The Tea Party database works great.
“I should think that the airlines should also like to have the best trained people they can find. Its their livery and their reputation.”
That might be true for US flag carriers, but not so for foreign flagged ones, particularly Korean. I had a commentary provided to me directly by another Freeper written by a US airline pilot who worked training crews at both Asiana and KAL. These “pilots” can’t fly the plane without the help of the on-board computers. And when he started failing pilots, he was fired! All you have to do is look at the decent and airspeed profile for the Asiana plane that “crashed” at San Francisco. The ILS was inop on the active and even though it was a CAVU day these guys crashed because they couldn’t do a coupled approach and had to fly the plane manually. And they ‘log” lots of hours flying across the Pacific, but for most of the flight, they just sit there and let the autopilot do all the work. You fly on foreign flag airlines at your peril. The pilots who really know how to fly are the guys with airlines like Southwest who are making dozens of takeoffs and landings every day and are dealing with all sorts of weather conditions!
Whether they knew how to actually handle their ship or not, I cant say. At least they found the right airport and didn't accidentally approach Van Nuys, or something. :)

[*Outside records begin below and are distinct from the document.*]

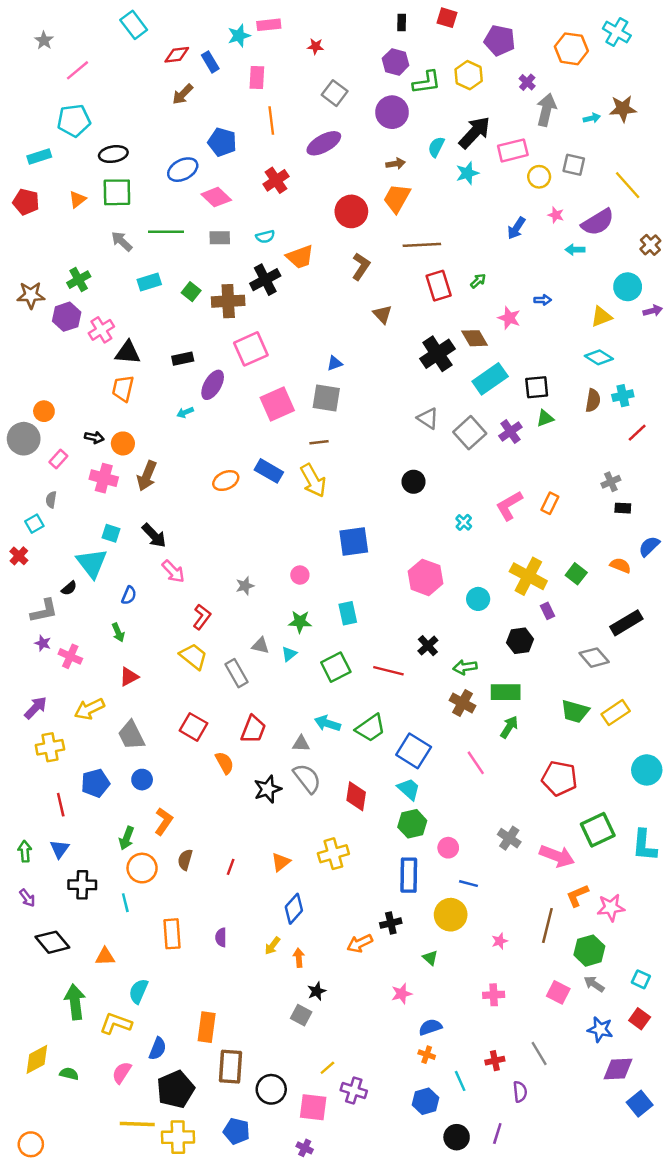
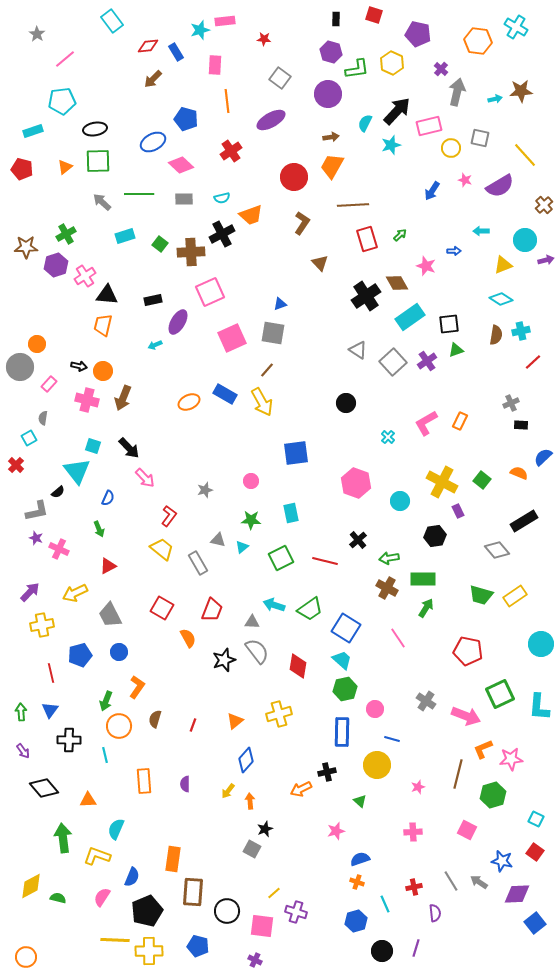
cyan arrow: (575, 250) -> (481, 231), moved
brown line: (319, 442) -> (267, 370), turned -42
gray arrow: (594, 984) -> (479, 882), moved

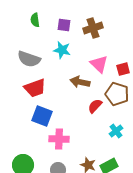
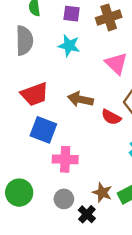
gray semicircle: (29, 59) -> (24, 40), moved, turned -110
brown arrow: (80, 82) -> (80, 99), moved
red semicircle: (95, 106) -> (111, 117), turned -105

How does a database of FAA certificated pilots keep track of pilots who hold certificates from other countries?
“How does a database of FAA certificated pilots keep track of pilots who hold certificates from other countries?”
I’m no longer an active pilot so I am not sure, but it would be my guess that if you operate an aircraft in this country, the FAA has to have some indication that you know what you’re doing. Particularly if its a commercial aircraft. I know my son went to Australia and was not allowed to fly a private plane with his FAA Private License.
“if you operate an aircraft in this country, the FAA has to have some indication that you know what youre doing. Particularly if its a commercial aircraft.”
The aircraft and the pilots are certificated by the country of origin. The maintenance records for the aircraft, the pilot records, none of that is under the authority of the FAA. The FAA does do an initial audit and a recurring audit to verify compliance with safety standards to allow foreign air carriers to enter the United States. But pilots come and go during these periods, so, no, the FAA is not up-to-date with training records, deficiencies, etc.
give me 1/10th the budget and 1/10th the time-to-deadline and I’ll make the database and cash in big time while doing it
They are government employees and they gotta take breaks, sick leave, annual leave, holidays, training days, certification days, attend out of town conferences, attend staff meetings, and the list is endless which only leaves 4 hours a year to work on the database .... get the hell off our backs already!!!!!
So you don’t have to have a type certificate in the a/c your flying if it’s a commercial airliner? I’d be really surprised it that were the case. The FAA has to have flight standards for crews operating a/c coming into this country.
If the aircraft weighs more the 12,500 pounds or is powered by turbojet engines, you need a type rating added to your commercial certificate or your airline transport certificate.
But foreign countries have their own certification agencies. The European Union has one agency called EASA that has a common certification process for all the participating members. Canada has their own certification process through Transport Canada. Mexico, the South American countries, etc. all have their own certification agencies, like our FAA. So a FAA database is not systematically tracking foreign pilots.
Think about it. This is the same gummint that the libtards want to decide who should and shouldn’t have 2A Rights. They can’t even decide who should be able to fly commercial aircraft, apparently.